*** Opening Source information ***

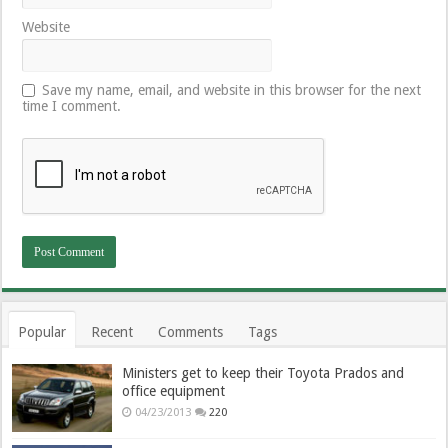
Website
Save my name, email, and website in this browser for the next
time I comment.
Popular
Recent
Comments
Tags
Ministers get to keep their Toyota Prados and
office equipment
04/23/2013
220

*** Closing Source information ***

# Your goal
Where an entry contains an image, skip the image; repeat everything else exactly.

# Finished exercise
Website
Save my name, email, and website in this browser for the next
time I comment.
Popular
Recent
Comments
Tags
Ministers get to keep their Toyota Prados and
office equipment
04/23/2013
220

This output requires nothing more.